100000 Tests under 20 Minutes with Meissa Distributed Runner
January 25, 2019
It is relatively easy nowadays to write automated tests. However, the more you have more difficult it gets to find out how to execute them. What I mean here is that test automation is usually used to find regression bugs not to test your new features. Which means that you want all of your tests to be executed as often as possible. But when you have over 1000 heavy tests, it gets quite tricky. By heavy tests, I mean API, UI, DB, integration tests or in simpler words- every test that needs more than 1 second to execute. Here I will present to you an open-source tool that solves the problem. I will not go in many details how to use it or how it works internally since you can find this information on the official website. Instead, I will tell you about a “little” experiment we did to evaluate the capabilities of the app.
What is a Parallel Test Execution?
1. Parallel- Single Machine – Multiple ProcessesSome unit test frameworks have native parallel execution support like NUnit. You have, for example, 100 tests. If you run them on a single machine with 5 CPU Cores, on each core, 20 tests will be executed simultaneously. However, not all test frameworks support this option, and there are some major problems related to it, depending on the type of tests you want to run.
2. Distributed Testing- Multiple Machines – Single ProcessYour second option is to run your tests at the same time on multiple machines and merge the results at the end. Usually, you need an additional complex tooling, for example Microsoft Test Controller/Agents setup.
3. Parallel Distributed Testing- Multiple Machines – Multiple Processes.You can mix both approaches. In this case, you will use the complex tooling and, at the same time, run the tests in parallel on each machine.
Advantages Distributed Parallel Test Execution
The most obvious reason is speed. Instead of executing the tests in 16 hours, they complete in under 4 hours. When all required tests can be run a couple of times in a business day, you will be able to release your application every day (if we talk about web projects). Even if it is not web, you can improve the quality of your app and shorten the testing cycle by executing all your tests as part of the CI process. This means you will have higher coverage in shorter throughput time. As you know, each time your tests execute, their ROI (return of investment) increases. Last, the more often you run all your tests, the probability of locating unstable/not-well-written tests rises.
Why Do You Need to Distribute Your Tests?

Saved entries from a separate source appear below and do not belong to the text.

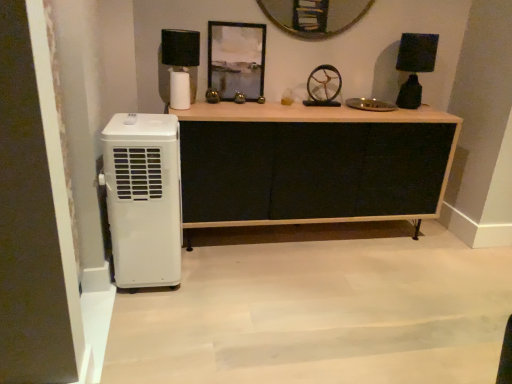 Identify the location of free space to the left of metallic gold wheel at center. (296, 104). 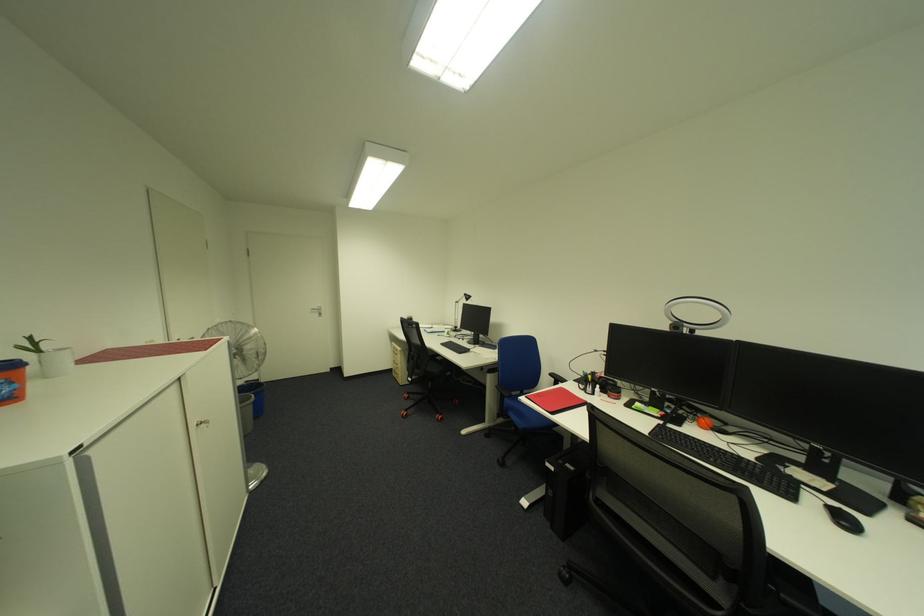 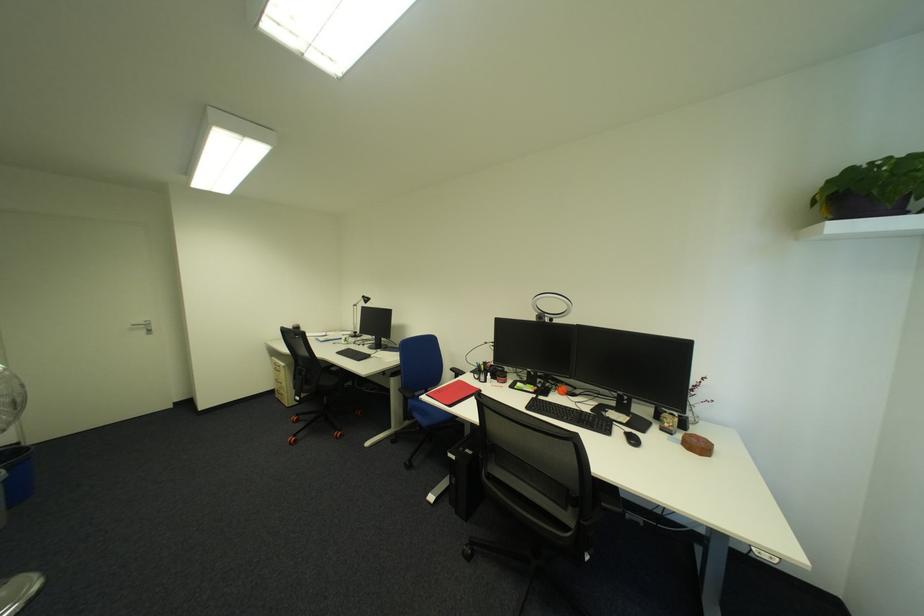 The point at (821, 501) is marked in the first image. Where is the corresponding point in the second image?

(628, 432) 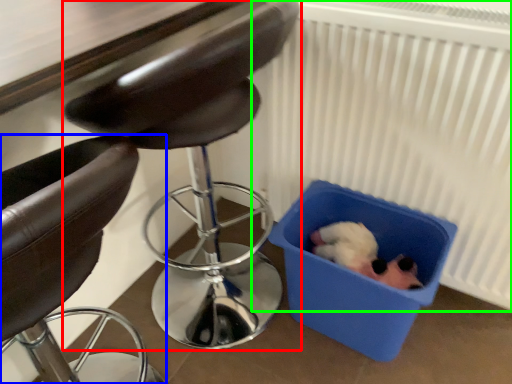 Question: Considering the real-world distances, which object is closest to chair (highlighted by a red box)? chair (highlighted by a blue box) or radiator (highlighted by a green box).

Choices:
 (A) chair
 (B) radiator

Answer: (B) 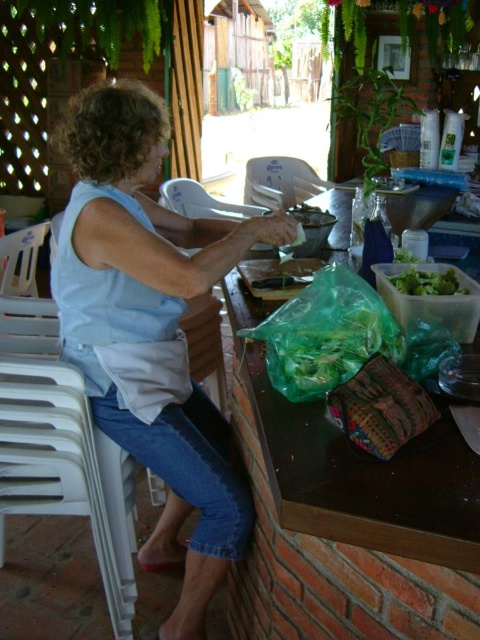 Question: Considering the real-world distances, which object is farthest from the light blue fabric at center?

Choices:
 (A) green leafy salad at center
 (B) transparent plastic bag at center

Answer: (A)

Question: Can you confirm if transparent plastic bag at center is positioned below green leafy salad at center?

Choices:
 (A) yes
 (B) no

Answer: (A)

Question: Which object appears closest to the camera in this image?

Choices:
 (A) green leafy salad at center
 (B) transparent plastic bag at center

Answer: (B)

Question: Is light blue fabric at center further to the viewer compared to green leafy salad at center?

Choices:
 (A) no
 (B) yes

Answer: (A)

Question: Which of the following is the farthest from the observer?

Choices:
 (A) transparent plastic bag at center
 (B) green leafy salad at center

Answer: (B)

Question: From the image, what is the correct spatial relationship of transparent plastic bag at center in relation to green leafy salad at center?

Choices:
 (A) left
 (B) right

Answer: (A) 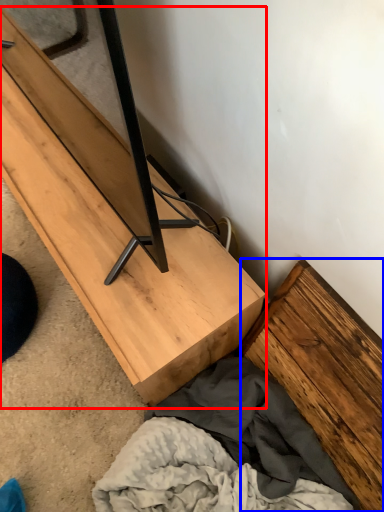 Question: Which object appears farthest to the camera in this image, furniture (highlighted by a red box) or plank (highlighted by a blue box)?

Choices:
 (A) furniture
 (B) plank

Answer: (A) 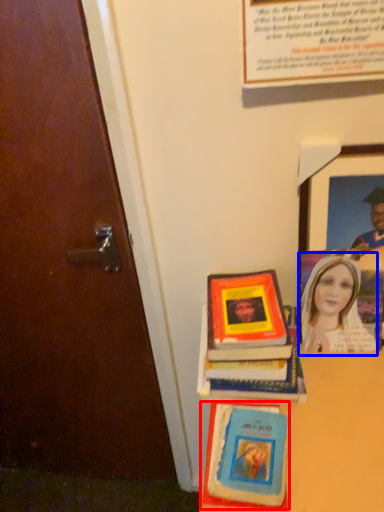 Question: Which point is closer to the camera, book cover (highlighted by a red box) or woman (highlighted by a blue box)?

Choices:
 (A) book cover
 (B) woman

Answer: (A)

In our observation, the optimal number of test run processes is 1.5-2.0 x total number of cores on your machine, which means you are limited to the hardware you use. In the teams where I worked, most of the VMs had up to 2 CPUs. One “big” machine or many smaller? To answer to this question, I need to explain the difference between horizontal and vertical scale. Horizontal scaling means you scale by adding more machines to your pool of resources, whereas vertical scaling means you scale by adding more power (CPU, RAM) to an existing one. However, typically, many smaller machines are cheaper than one big one. The VM clouds nowadays are the mainstream. Because of that, the price differences are insignificant.
Meissa is an open source distributed tests runner. It is built using the latest technologies such as .NET Core, ASPNET.Core and more. So it is completely cross-platform. It is designed to be programming language agnostic which means that it can run tests written in different languages.
The Biggest Experiment
I wanted to test the tool to the maximum. So, I created a test project with 100000 tests. I created a simple application for their generation.
Each of them executes for one second, which means that, if you run them sequentially on a single machine, they will run for 1666 minutes = ~27.8 hours. To use Meissa’s maximal capabilities, I decided to create 10 virtual machines in Azure; each of them had 8 CPU cores and 14 GB of RAM. Then I started Meissa in Agent mode on each of them.
Of course, I created a separate VSTS build for the ultimate test.The plan was to execute the tests on the 10 machines and on each of them to start 8 separate test processes, which means the tests had to be executed 80 times faster. Below, you can see the results.
The tests were executed for less than 20 minutes. I reconfigured the build to use 14 processes. I am happy with the results that show the tool can cope with the most extreme situations.